3.6. Specific Surface and Pore Analysis

The BET-specific surface area of the CZ sample was degassed in vacuum for 4 h at 120 °C and at 77 K with liquid nitrogen as the adsorbent, as shown in Figure 7. The BET-specific surface area, constant C and regression coefficient for the four groups of CZ samples are listed in

Table 3. BET data for the CZ nanoparticles.

Date	1CZ	2CZ	3CZ	4CZ
BET surface area (m2/g)	147.7	164.4	153.6	161.1
C	92.75	83.88	83.07	96.14
Correlation coefficient	0.9999539	0.9999827	0.9999418	0.9999625

. According to the data in Table 3, the C values for all samples ranged between 50 and 200, which conforms to the characteristics of the C values of oxides. The regression coefficients were all above 0.9999, indicating that the adsorption lines for the samples in the range of P/Po = 0.05~0.35 were in good agreement with the BET equation, and the test data values were close to the actual surface area. As given in Table 3, the CZ samples all show large specific surface areas, while the addition of Ce has no clear effect on the specific surface area of the CZ samples.

The isotherm linear plot for the CZ samples are shown in Figure 8. According to the classification of physical adsorption isotherms proposed by IUPAC, all samples belong to type IV adsorption isotherm. Type IV isotherms are generated by mesoporous solids. The typical characteristic is that the adsorption curve of the isotherm is inconsistent with the desorption curve, and hysteresis loops can be observed [42].

The t-plot method separates micropore from multilayer adsorption and the micropore analysis, based on the work of Dubinin and Radushkevich (DR) [43]. We applied the t-plot method, fitting the linear range in the t-plot, as shown in Figure 9. As a standard reference t-curve, we used the relation proposed by Harkins and Jura for calculating the micropore volume from the intercept [44], and the BJH method was used to analyze the volume of mesopores [45], as listed in

Table 4. t-Plot micropore volume and BJH mesopore volume for the CZ nanoparticles.

Volume (cm3/g)	1CZ	2CZ	3CZ	4CZ
t-Plot	0.005626	0.006665	0.002708	0.003913
BJH	0.289700	0.245361	0.273827	0.260834

. From the analysis result of the pore volume, the samples were mainly mesoporous.

Note that the BJH desorption curve was used to determine the distribution curve of pore volume in order of pore size, as shown in Figure 10. The average pore size of all samples ranged from 50 to 80 nm.

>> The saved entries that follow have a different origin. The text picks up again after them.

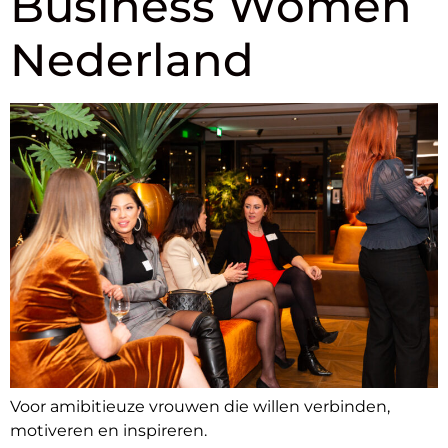
Business Women
Nederland
Voor amibitieuze vrouwen die willen verbinden,
motiveren en inspireren.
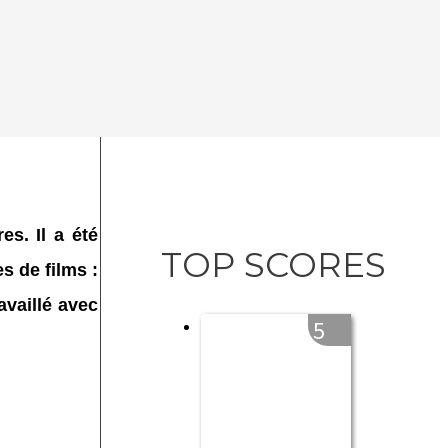
s. Il a été
TOP SCORES
 de films :
availlé avec
5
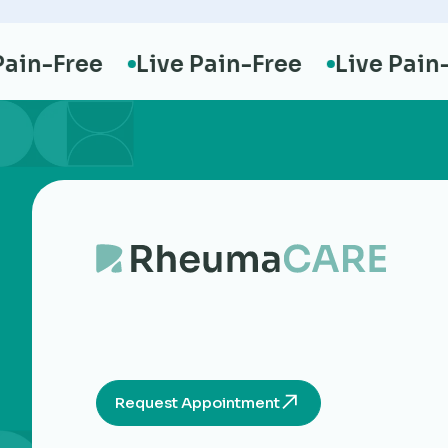
n-Free
Live Pain-Free
Live Pain-Fr
Request Appointment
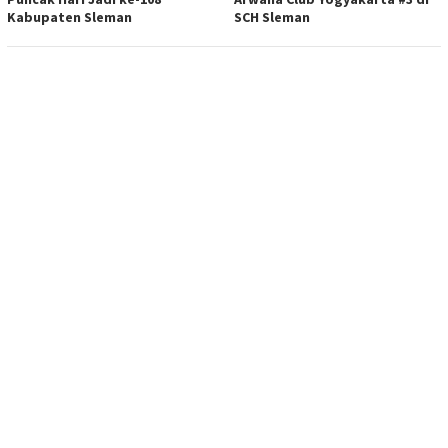
Kabupaten Sleman
SCH Sleman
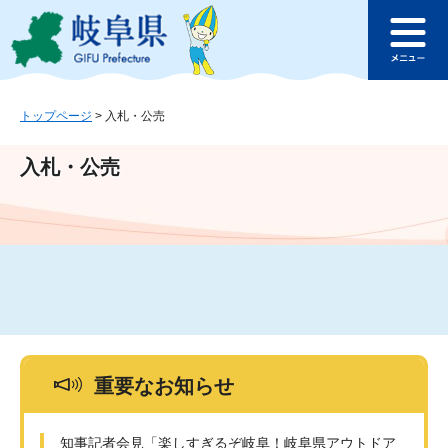
ペ
メ
このページの本文へ
ー
ニ
メ
ジ
ュ
ニ
の
ー
ュ
先
を
ー
頭
飛
トップページ
>
入札・公売
で
ば
す
し
入札・公売
。
て
本
文
へ
重要なお知らせ
知事記者会見「楽しすぎるぞ岐阜！岐阜県アウトドア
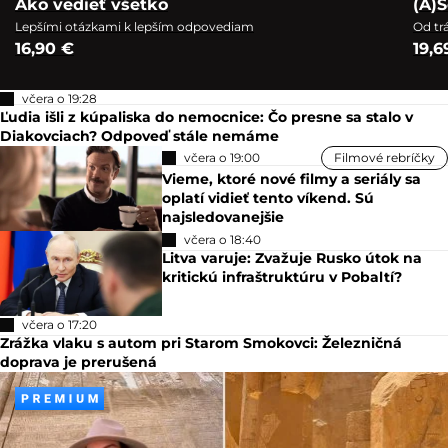
Ako vedieť všetko
(A)S
Lepšími otázkami k lepším odpovediam
Od tr
16,90 €
19,6
včera o 19:28
Ľudia išli z kúpaliska do nemocnice: Čo presne sa stalo v
Diakovciach? Odpoveď stále nemáme
včera o 19:00
Filmové rebríčky
Vieme, ktoré nové filmy a seriály sa
oplatí vidieť tento víkend. Sú
najsledovanejšie
včera o 18:40
Litva varuje: Zvažuje Rusko útok na
kritickú infraštruktúru v Pobaltí?
včera o 17:20
Zrážka vlaku s autom pri Starom Smokovci: Železničná
doprava je prerušená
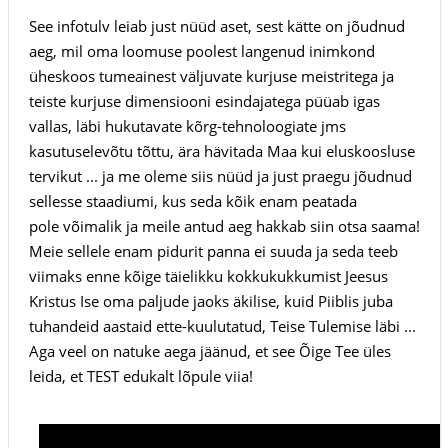
See infotulv leiab just nüüd aset, sest kätte on jõudnud
aeg, mil oma loomuse poolest langenud inimkond
üheskoos tumeainest väljuvate kurjuse meistritega ja
teiste kurjuse dimensiooni esindajatega püüab igas
vallas, läbi hukutavate kõrg-tehnoloogiate jms
kasutuselevõtu tõttu, ära hävitada Maa kui eluskoosluse
tervikut ... ja me oleme siis nüüd ja just praegu jõudnud
sellesse staadiumi, kus seda kõik enam peatada
pole võimalik ja meile antud aeg hakkab siin otsa saama!
Meie sellele enam pidurit panna ei suuda ja seda teeb
viimaks enne kõige täielikku kokkukukkumist Jeesus
Kristus Ise oma paljude jaoks äkilise, kuid Piiblis juba
tuhandeid aastaid ette-kuulutatud, Teise Tulemise läbi ...
Aga veel on natuke aega jäänud, et see Õige Tee üles
leida, et TEST edukalt lõpule viia!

The adsorption isotherms of CZ samples all had hysteresis rings. In this region, the amount of adsorption during desorption is always greater than that during adsorption under the same pressure. This phenomenon can be explained as follows: adsorption is caused by multimolecular adsorption on the pore wall and coagulation in the pore, while desorption is only caused by capillary desorption. During adsorption, multimolecular adsorption first occurs and, only when the adsorption layer on the pore wall is thick enough, condensation can occur, while in desorption, only evaporation occurs in the capillary. Therefore, in order to obtain the distribution curve of pore volume in order of pore size, the desorption curve should be used instead of the adsorption curve.

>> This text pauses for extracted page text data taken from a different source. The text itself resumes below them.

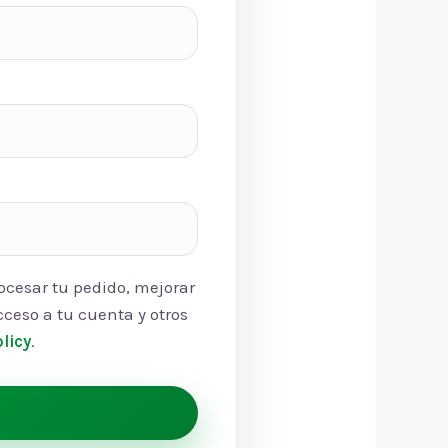
rocesar tu pedido, mejorar
cceso a tu cuenta y otros
licy
.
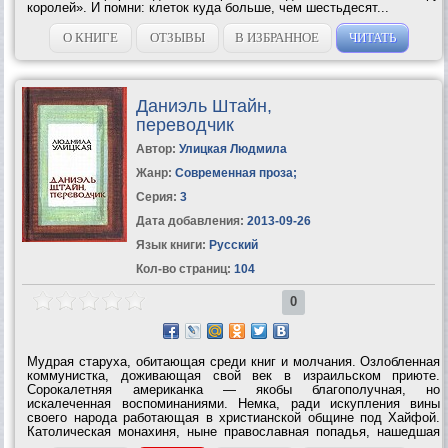
королей». И помни: клеток куда больше, чем шестьдесят...
О КНИГЕ
ОТЗЫВЫ
В ИЗБРАННОЕ
ЧИТАТЬ
Даниэль Штайн,
переводчик
Автор:
Улицкая Людмила
Жанр:
Современная проза
;
Серия:
3
Дата добавления:
2013-09-26
Язык книги:
Русский
Кол-во страниц:
104
0
Мудрая старуха, обитающая среди книг и молчания. Озлобленная
коммунистка, доживающая свой век в израильском приюте.
Сорокалетняя американка — якобы благополучная, но
искалеченная воспоминаниями. Немка, ради искупления вины
своего народа работающая в христианской общине под Хайфой.
Католическая монахиня, ныне православная попадья, нашедшая
себя на Святой земле. Израильский радикал, неуравновешенный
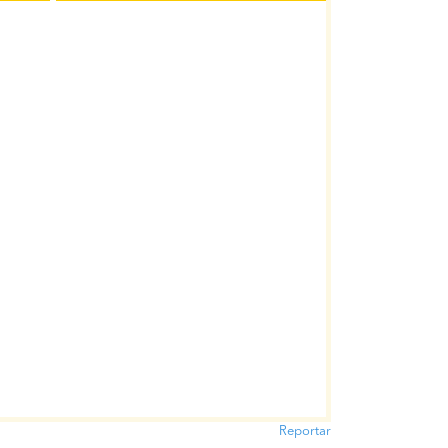
Reportar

3.7. Oxygen Storage Capacity (OSC) Test

Oxygen pulse adsorption technology was used to test the oxygen storage capacity of the sample. The oxygen storage (OSC) test results for the CE sample are shown in

Table 5. OSC data for CZ nanoparticles.

Samples	1CZ	2CZ	3CZ	4CZ
OSC (μmol/g)	433.7	495.6	535.7	631.1

. The oxygen storage of the sample increased from 433.7 μmol/g to 631.1 μmol/g when the Ce content increased from 10% to 40%. Zr⁴⁺ is a hexadecimal coordination, and Ce⁴⁺ is an octet coordination. After forming the ZrO₂-CeO₂ solid solution, Ce⁴⁺ enters the ZrO₂ lattice to generate a large number of oxygen vacancies, which increases the activity of oxygen in the bulk phase and lowers the temperature of the redox reaction for CeO₂. At moderate temperature, the Ce³⁺/Ce⁴⁺ redox reaction occurs not only at the oxygen defect sites on the surface of CeO₂, but also in bulk CeO₂, which results in a high oxygen storage capacity for the solid solution.

3.8. H₂-TPR Test

Figure 11 shows the H₂-TPR test results for CZ samples. The four samples all show an obvious reduction peak at 300–700 °C, which indicates the reduction of CeO₂ to Ce₂O₃ [46]. When the Ce:Zr ratios were 1:9 (1CZ) and 2:8 (2CZ), the reduction peak appeared between 500 and 600 °C. With an increase in the Ce:Zr ratio, the peak shifted towards low temperature. When the Ce:Zr ratios were 3:7 (3CZ) and 4:6 (4CZ), the reduction peak appeared in the range of 400–500 °C, indicating that the activation energy for the Ce⁴⁺/Ce³⁺ transformation decreases with increasing Ce:Zr ratio. This is because when the doping amount of Ce increases, the degree of lattice distortion due to ion doping increases, resulting in a large number of lattice oxygen defects and an improvement in the mobility of oxygen negative ions. This process promotes the transformation between Ce⁴⁺ and Ce³⁺.

4. Conclusions

A novel process for preparing CeO₂-ZrO₂ nanoparticles using a continuous hydrothermal flow synthesis (CHFS) system with a confined jet mixer (CJM) reactor is presented. Supercritical water (723 K, 24 MPa) was employed to prompt precursor solution hydrolysis and dehydration, resulting in CeO₂-ZrO₂ precipitation. A series of CeO₂-ZrO₂ complex oxides with different Ce/Zr ratios were successfully prepared by regulating the salt molar ratio of the precursor.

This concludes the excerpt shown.